Metadata-Version: 2.1
Name: proteinnpt
Version: 1.1
Summary: ProteinNPT: Improving Protein Property Prediction and Design with Non-Parametric Transformers
Home-page: https://github.com/OATML-Markslab/ProteinNPT
Author: Pascal Notin and Ruben Weitzman
License: MIT
Description-Content-Type: text/markdown
License-File: LICENSE

# ProteinNPT

This is the official code repository for the paper ["ProteinNPT: Improving Protein Property Prediction and Design with Non-Parametric Transformers"](https://www.biorxiv.org/content/10.1101/2023.12.06.570473v1)

## Overview
ProteinNPT is a semi-supervised conditional pseudo-generative model for protein property prediction and design.
It is a variant of [Non-Parametric Transformers](https://arxiv.org/abs/2106.02584) which learns a joint representation of full input batches of protein sequences and associated property labels.
It can be used to predict single or multiple protein properties, generate novel sequences via conditional sampling and support iterative protein redesign cycles via Bayesian optimization.

## Setup

### Step 1: Download the ProteinNPT data files
```
curl -o ProteinNPT_data.zip https://marks.hms.harvard.edu/ProteinNPT/ProteinNPT_data.zip
unzip ProteinNPT_data.zip && rm ProteinNPT_data.zip
```
We recommend saving this file in a location where disk space is not a concern. The above file will use 8.2GB when unzipped, but much more space will be needed as you download pre-trained model checkpoints (~10GB) and save sequence embeddings in subsequent steps (~1TB for all MSA Transformer embeddings).

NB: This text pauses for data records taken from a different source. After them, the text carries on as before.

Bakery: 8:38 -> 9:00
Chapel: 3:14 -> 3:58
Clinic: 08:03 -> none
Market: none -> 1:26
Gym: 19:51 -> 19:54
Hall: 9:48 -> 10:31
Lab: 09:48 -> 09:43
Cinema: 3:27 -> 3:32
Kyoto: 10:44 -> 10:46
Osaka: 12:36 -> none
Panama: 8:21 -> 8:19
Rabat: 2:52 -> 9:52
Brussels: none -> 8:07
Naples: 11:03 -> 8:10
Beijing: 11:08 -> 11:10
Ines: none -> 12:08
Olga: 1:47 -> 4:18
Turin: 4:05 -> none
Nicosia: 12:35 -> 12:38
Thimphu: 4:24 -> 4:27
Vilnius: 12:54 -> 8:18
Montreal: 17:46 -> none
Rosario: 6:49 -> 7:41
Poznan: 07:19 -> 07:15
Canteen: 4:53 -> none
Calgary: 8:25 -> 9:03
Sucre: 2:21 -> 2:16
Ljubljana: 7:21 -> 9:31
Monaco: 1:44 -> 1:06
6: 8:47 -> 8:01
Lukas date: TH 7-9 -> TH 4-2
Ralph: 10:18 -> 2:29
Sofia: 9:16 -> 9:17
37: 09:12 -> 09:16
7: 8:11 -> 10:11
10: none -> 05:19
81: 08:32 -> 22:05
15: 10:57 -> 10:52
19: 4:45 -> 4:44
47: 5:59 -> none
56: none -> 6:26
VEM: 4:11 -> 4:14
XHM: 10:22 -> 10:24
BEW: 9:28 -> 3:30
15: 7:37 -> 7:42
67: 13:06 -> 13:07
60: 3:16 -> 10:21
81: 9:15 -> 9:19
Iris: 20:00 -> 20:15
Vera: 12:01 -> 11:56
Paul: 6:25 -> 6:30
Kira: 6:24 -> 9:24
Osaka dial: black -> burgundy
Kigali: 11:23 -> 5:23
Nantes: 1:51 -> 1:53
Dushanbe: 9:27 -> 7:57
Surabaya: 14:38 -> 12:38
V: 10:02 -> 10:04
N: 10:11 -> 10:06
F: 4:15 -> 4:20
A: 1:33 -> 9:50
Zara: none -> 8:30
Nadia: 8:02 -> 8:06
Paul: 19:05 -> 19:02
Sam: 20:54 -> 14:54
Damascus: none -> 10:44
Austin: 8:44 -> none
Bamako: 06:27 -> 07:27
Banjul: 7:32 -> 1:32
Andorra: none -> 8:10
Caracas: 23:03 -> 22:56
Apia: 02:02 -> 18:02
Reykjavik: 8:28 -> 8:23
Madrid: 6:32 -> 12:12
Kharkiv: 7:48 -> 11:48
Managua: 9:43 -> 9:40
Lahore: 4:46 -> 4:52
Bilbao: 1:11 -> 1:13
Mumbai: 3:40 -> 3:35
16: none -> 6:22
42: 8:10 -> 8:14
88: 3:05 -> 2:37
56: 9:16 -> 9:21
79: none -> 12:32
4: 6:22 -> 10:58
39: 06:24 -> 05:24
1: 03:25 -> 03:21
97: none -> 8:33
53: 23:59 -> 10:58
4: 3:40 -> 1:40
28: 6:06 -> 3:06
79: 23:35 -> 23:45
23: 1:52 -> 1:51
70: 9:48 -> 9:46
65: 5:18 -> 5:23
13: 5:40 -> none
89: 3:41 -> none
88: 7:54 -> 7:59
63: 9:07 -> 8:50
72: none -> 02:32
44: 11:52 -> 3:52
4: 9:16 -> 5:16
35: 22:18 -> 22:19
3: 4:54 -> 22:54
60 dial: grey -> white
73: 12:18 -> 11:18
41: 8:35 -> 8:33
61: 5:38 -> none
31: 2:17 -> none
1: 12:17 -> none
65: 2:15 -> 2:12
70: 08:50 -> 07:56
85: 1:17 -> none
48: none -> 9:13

### Step 2: Configure environment
Edit lines 2 & 3 of the setup.sh bash script under the `scripts` folder with the location of 1) the unzipped file downloaded in step 1 (the `data_path`) and 2) your local copy of this GitHub repository (the `repo_path`).
Then run the `setup.sh` script. This will sequentially:
- Create the conda environment and setup the repository locally
- Download the model checkpoints to the relevant location in the `data_path`

### Step 3: Edit config file
Edit lines 2 & 3 of the `config.sh` bash script with the `data_path` and `repo_path` (identical to lines 2 & 3 from `setup.sh`)

## Usage

## Step 1: Extract sequence embeddings (optional)
Run `embeddings_subs.sh` (or `embeddings_indels.sh`) to create sequence embeddings with the pretrained protein language model of interest, for the desired DMS assays.
This step is optional (embeddings are computed on-the-fly otherwise) and will require sufficient disk space to save pre-computed embeddings, but it will significantly reduce run time and memory requirements during training (especially for ProteinNPT).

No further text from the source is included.